= TO DO =
Beneath this instruction is a block of data; output from it exactly the lines that run from the one containing "Identify the click" through the one containing "[Поделиться WhatsApp] (393, 1778)", inclusive.

= DATA SUPPLIED =
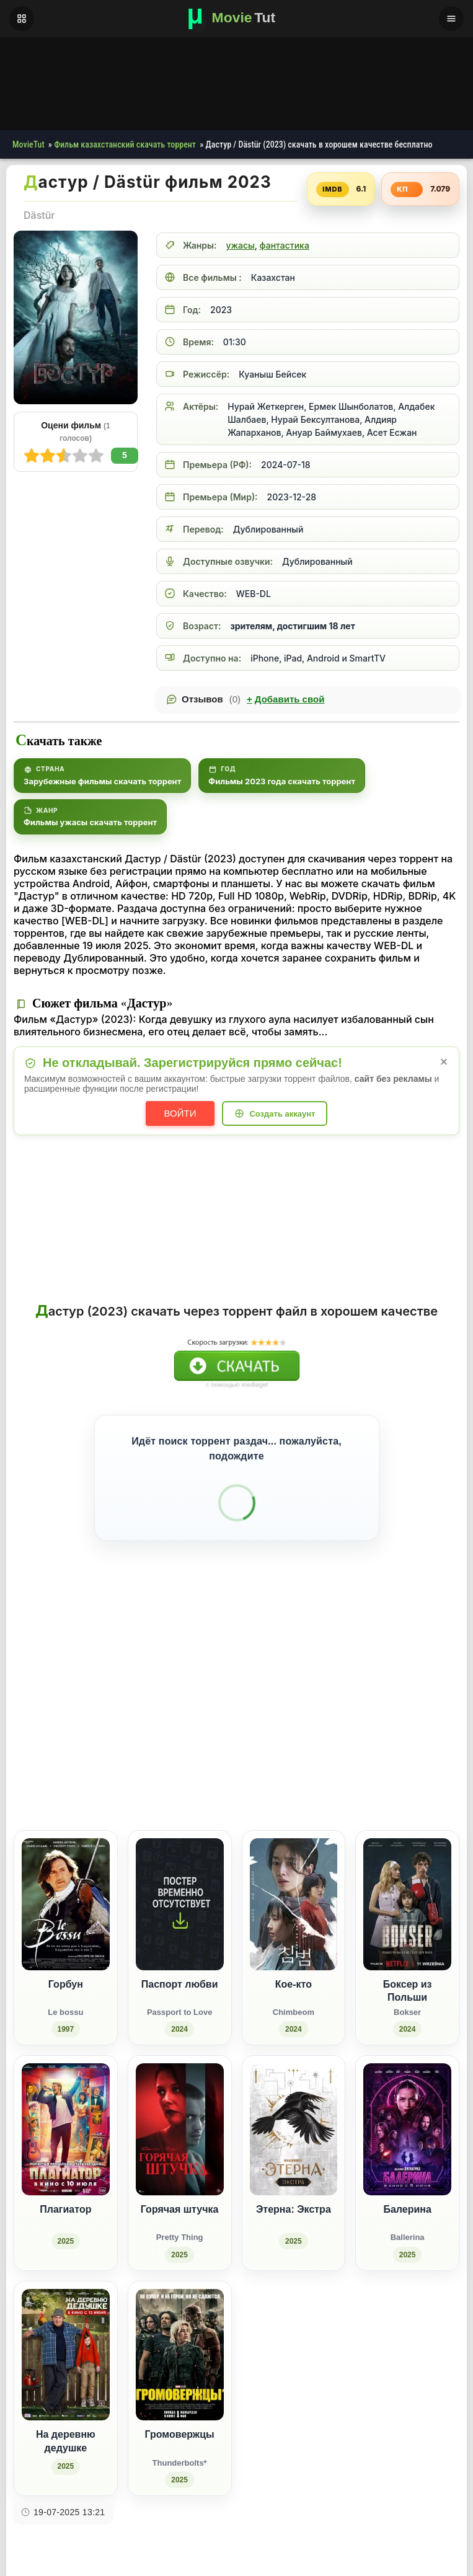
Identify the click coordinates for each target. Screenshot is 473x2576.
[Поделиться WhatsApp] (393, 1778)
--
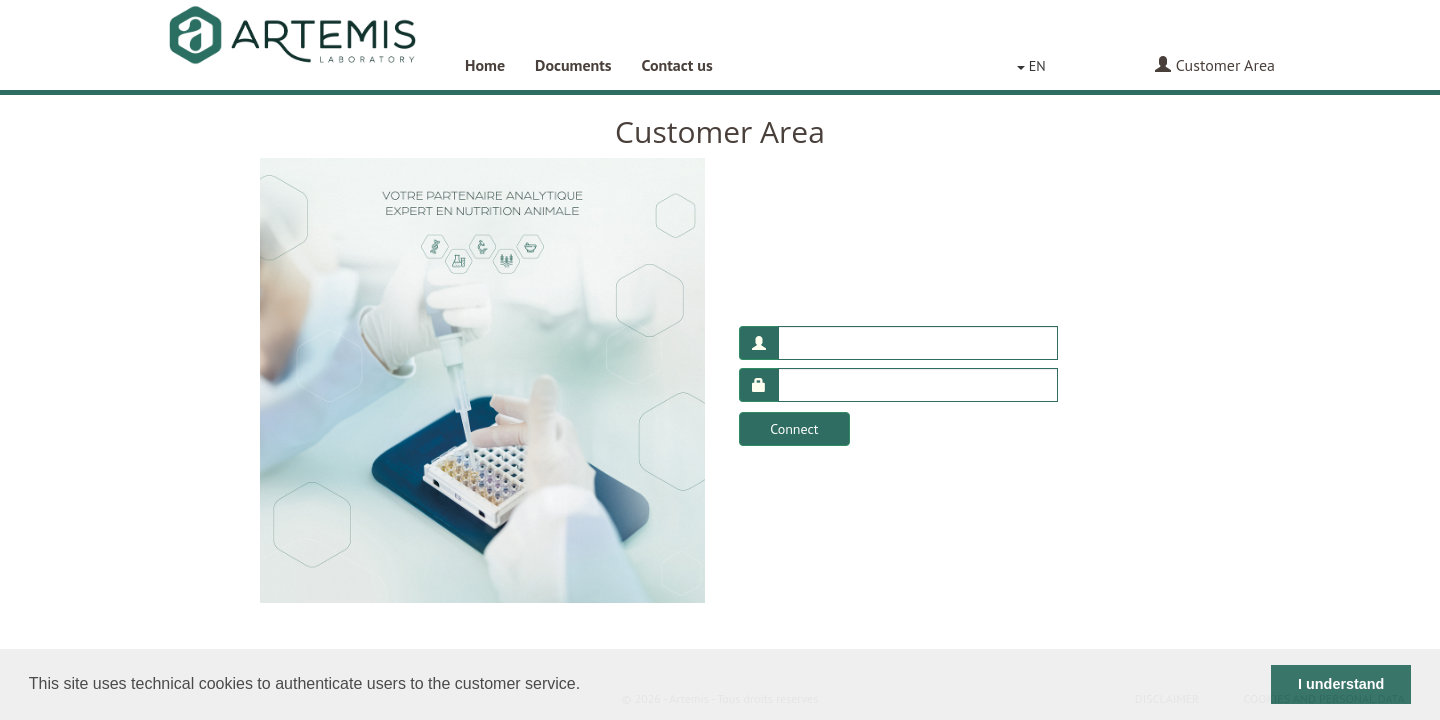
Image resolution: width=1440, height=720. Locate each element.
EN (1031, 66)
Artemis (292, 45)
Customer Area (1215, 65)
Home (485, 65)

= RESULT FOR THIS EXERCISE =
Identify the click coordinates for each target. Screenshot is 473x2576.
[Поделиться WhatsApp] (393, 1778)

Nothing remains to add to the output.